Important Notes


Assignment 2: Update (20-March-2017)

There had been a mistake in the order of the result list given for java Searcher "start trek". This pages has been updated to show the correct list. Also note that an example of spatial search, namely java Searcher "star trek" -x -73.997255 -y 40.732371 -w 10 has been added at the bottom of this web page.

Assignment 2: Search and Retrieval

In Assignment 1 you desigend a relational schema for EBAY data (given in XML). You converted the XML files to cvs-files and loaded them into your tables under a MySQL database named "ad". The purpose of this assignment is to
  1. use JDBC to fetch data from the "ad" database,
  2. insert this data into a Lucene index for full text search, and
  3. provide a search function that combines Lucene's full text search with MySQL's spatial queries.
To efficiently carry out spatial search in MySQL, you are asked to convert the longitude and latitude information of items into points (i.e., into MySQL's POINT data type), and to build a spacial index over those points.

Note: In this assignment you cannot use your database from Assignment 1, but you must use the "ad" database that is provided on the VM. If you run mysql ad on the VM, then show tables; will list all tables in the "ad" database. The attributes of a table and their types can be seen via describe tablename, e.g., describe bid will show the five attribute names of the bid-table: bid_id, item_id, bidder_name, bid_time, and bid_price. If you want to use the database on your local MySQL installation, start the VM and in a terminal type mysqldump ad > ad.sql This should create a file named "ad.sql". Copy it out of the VM onto your local machine and load it into your local database via mysql ad < /path/to/ad.sql.

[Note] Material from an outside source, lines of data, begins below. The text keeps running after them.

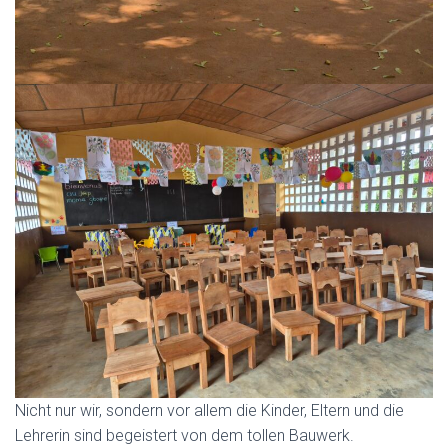
Nicht nur wir, sondern vor allem die Kinder, Eltern und die
Lehrerin sind begeistert von dem tollen Bauwerk.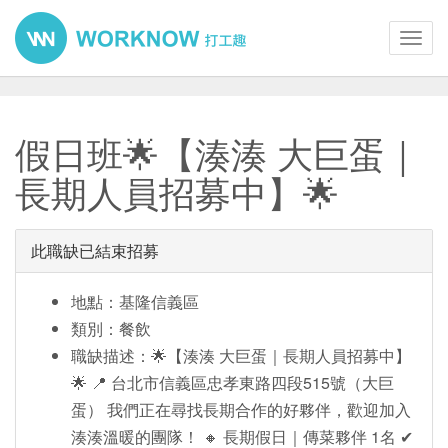
Toggl
navig
假日班🌟【湊湊 大巨蛋｜
長期人員招募中】🌟
此職缺已結束招募
地點：基隆信義區
類別：餐飲
職缺描述：🌟【湊湊 大巨蛋｜長期人員招募中】
🌟 📍 台北市信義區忠孝東路四段515號（大巨
蛋） 我們正在尋找長期合作的好夥伴，歡迎加入
湊湊溫暖的團隊！ 🔸 長期假日｜傳菜夥伴 1名 ✔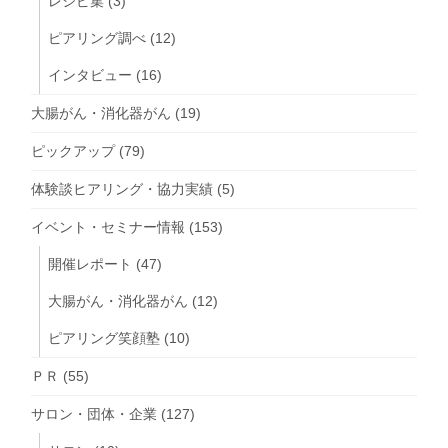
レシピ集
(3)
ピアリング調べ
(12)
インタビュー
(16)
大腸がん・消化器がん
(19)
ピックアップ
(79)
体験談ヒアリング・協力実績
(5)
イベント・セミナー情報
(153)
開催レポート
(47)
大腸がん・消化器がん
(12)
ピアリング笑顔塾
(10)
ＰＲ
(55)
サロン・団体・企業
(127)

Part A: Create a Spatial Index in MySQL

Here you are asked to write two sql-scripts named createSpatialIndex.sql and dropSpatialIndex.sql. The createSpatialIndex.sql-script carries out these tasks
  1. create a new table that associates geo-coordinates (as POINTs) to item-IDs, i.e., a table with two columns: one column for item-IDs, and another column for geo-coordinates. Geo-coordinates are points, represented using the POINT data type of MySQL.
  2. fill this table with all items that have latitude and longitude information, i.e., write a SQL insert into statement with a SQL query that selects each item-ID together with its latitude and longitued information (converted into a POINT).
  3. create a spatial index for the point column of your table from the previous step. Recall that the point-column must be declared as NOT NULL and that the table of the previous step must be created using ENGINE=MyISAM, i.e., the statement of the previous step has this structure

    CREATE TABLE IF NOT EXISTS xxx (...) ENGINE = MyISAM;

The dropSpatialIndex.sql script drops the index and the table generated by the createSpatialIndex.sql script. Note that we will never call the dropSpatialIndex.sql script in the further steps described below.

Part B: Create a Lucene Index

Here you are asked to write a program Indexer.java that creates a lucene index. The index should be stored in a directory named indexes (under the current working directory from which runLoad.sh is called). We will want to use this index to carry out keyword searches over the union of the name, categories, and description of an item. For example, for the query "Disney", your basic search function should print (in HTML) the item-ID and name of items that have the keyword "Disney" in the union of the name, category and description entires. Also, for multiple word queries, such as "star trek", you should consider that as "star" OR "trek". That is, you should return any item if it has either "star" or "trek" in its name, its categories, or its description. Use the SimpleAnalyzer of Lucene which carries out casefolding.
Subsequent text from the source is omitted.